Stanze in affitto, Idealista: ad agosto domanda giù del 17%. Prezzi saliti del 4,9%

Idealista LogoLa pandemia ha determinato una brusca contrazione della domanda di stanze in affitto per studenti e lavoratori fuori sede: ad agosto 2020 la richiesta è scesa del 17% rispetto allo stesso mese del 2019. I dati arrivano dall’ufficio studi di Idealista, secondo il quale le ricerche sul portale sono passate da 13.741.503 a 11.346.417. Di pari passo l’incremento dello stock di stanze disponibili per l’affitto è salito al 22,3% a livello nazionale, con picchi del 63% a Milano, del 62% a Bologna e del 59% a Padova.  L’offerta sale un po’ meno a Roma (+16%) e a Torino (+14%), per scendere addirittura a Napoli (-2%) e a Catania (-5%). A sorpresa i canoni di locazione salgono del 4,9% rispetto a un anno fa, con una media nazionale di 344 euro a camera.
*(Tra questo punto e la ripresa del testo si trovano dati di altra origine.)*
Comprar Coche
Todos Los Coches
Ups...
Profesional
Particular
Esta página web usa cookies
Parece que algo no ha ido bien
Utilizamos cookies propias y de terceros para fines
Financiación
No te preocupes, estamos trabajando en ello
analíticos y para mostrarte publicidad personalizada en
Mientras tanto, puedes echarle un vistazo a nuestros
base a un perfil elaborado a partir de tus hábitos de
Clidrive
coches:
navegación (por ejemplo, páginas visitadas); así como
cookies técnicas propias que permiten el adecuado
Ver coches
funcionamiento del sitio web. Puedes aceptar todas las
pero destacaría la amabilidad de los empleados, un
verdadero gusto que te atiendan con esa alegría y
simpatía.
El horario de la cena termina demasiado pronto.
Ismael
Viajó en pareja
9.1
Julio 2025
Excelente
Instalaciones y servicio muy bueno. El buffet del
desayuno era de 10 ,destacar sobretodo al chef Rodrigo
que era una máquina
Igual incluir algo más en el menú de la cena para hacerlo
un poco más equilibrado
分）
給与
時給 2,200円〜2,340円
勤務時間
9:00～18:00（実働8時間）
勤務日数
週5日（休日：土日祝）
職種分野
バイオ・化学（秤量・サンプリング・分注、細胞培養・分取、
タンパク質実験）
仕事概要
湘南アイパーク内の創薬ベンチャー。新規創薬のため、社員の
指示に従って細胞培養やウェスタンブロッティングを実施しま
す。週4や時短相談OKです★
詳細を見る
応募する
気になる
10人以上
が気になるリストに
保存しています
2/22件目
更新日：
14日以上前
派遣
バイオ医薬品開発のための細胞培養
“C’è stato un controesodo, con molti ragazzi del Sud che studiavano al Nord rientrati a casa lasciando la loro stanza in affitto – ha dichiarato Vincenzo De Tommaso, responsabile dell’ufficio studi di Idealista -. In tanti hanno rinunciato a spostarsi o hanno semplicemente ritardato la decisione in attesa capire come si sarebbe orientata la didattica del loro ateneo prima di decidere se iniziare a pagare un affitto da fuorisede. L’offerta di posti letto è schizzata in alto durante i mesi estivi, ma al back to school l’interesse è risalito anche al Nord e così quest’anno l’affitto stanza è un affare last minute”.
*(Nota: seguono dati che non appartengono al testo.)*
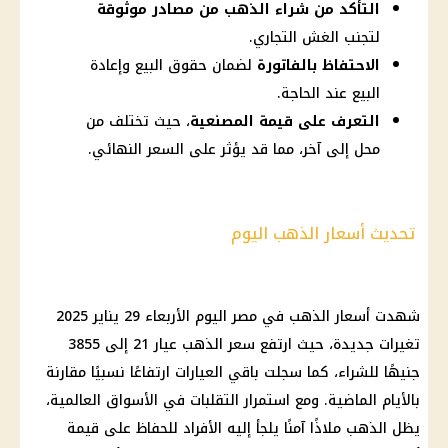
التأكد من شراء الذهب من مصادر موثوقة
لتجنب الغش التجاري.
الاحتفاظ بالفاتورة
لضمان حقوق البيع وإعادة
البيع عند الحاجة.
التعرف على قيمة المصنعية
، حيث تختلف من
محل إلى آخر، مما قد يؤثر على السعر النهائي.
تحديث أسعار الذهب اليوم
شهدت
أسعار الذهب في مصر
اليوم الأربعاء 29
يناير 2025
تغيرات جديدة، حيث ارتفع
سعر الذهب عيار 21
إلى 3855
جنيهًا للشراء، كما سجلت باقي العيارات ارتفاعًا نسبيًا مقارنة
بالأيام الماضية. ومع استمرار التقلبات في
الأسواق
العالمية،
يظل
الذهب
ملاذًا آمنًا يلجأ إليه الأفراد للحفاظ على قيمة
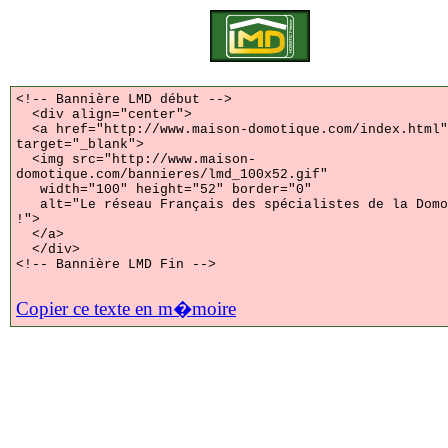
<!-- Bannière LMD début -->
<div align="center">
<a href="http://www.maison-domotique.com/index.html"
target="_blank">
<img src="http://www.maison-
domotique.com/bannieres/lmd_100x52.gif"
width="100" height="52" border="0"
alt="Le réseau Français des spécialistes de la Domo
!">
</a>
</div>
<!-- Bannière LMD Fin -->
Copier ce texte en m�moire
Prezzi su del 4,9% rispetto a un anno fa

Aumentano dunque le opportunità di scelta per chi opta per la casa in condivisione, tuttavia le richieste dei proprietari sono sempre più alte, come dimostrano gli aumenti di prezzo del 4,9% rispetto a un anno fa, a una media nazionale di 344 euro per una stanza tutta per sé.

A eccezione di Firenze (-0,8%), Genova (-5%) e soprattutto Trieste (-9,2%), la carrellata delle principali città a vocazione universitaria vede solo variazioni verso l’alto, con Napoli (6,5%), Pavia (4,8%) e Bologna (3,2%) a mettere a segno gli incrementi maggiori. Tengono i prezzi anche a Roma (1,8%) e Milano (1,3%), le più care per i fuorisede rispettivamente con 415 e 475 euro al mese.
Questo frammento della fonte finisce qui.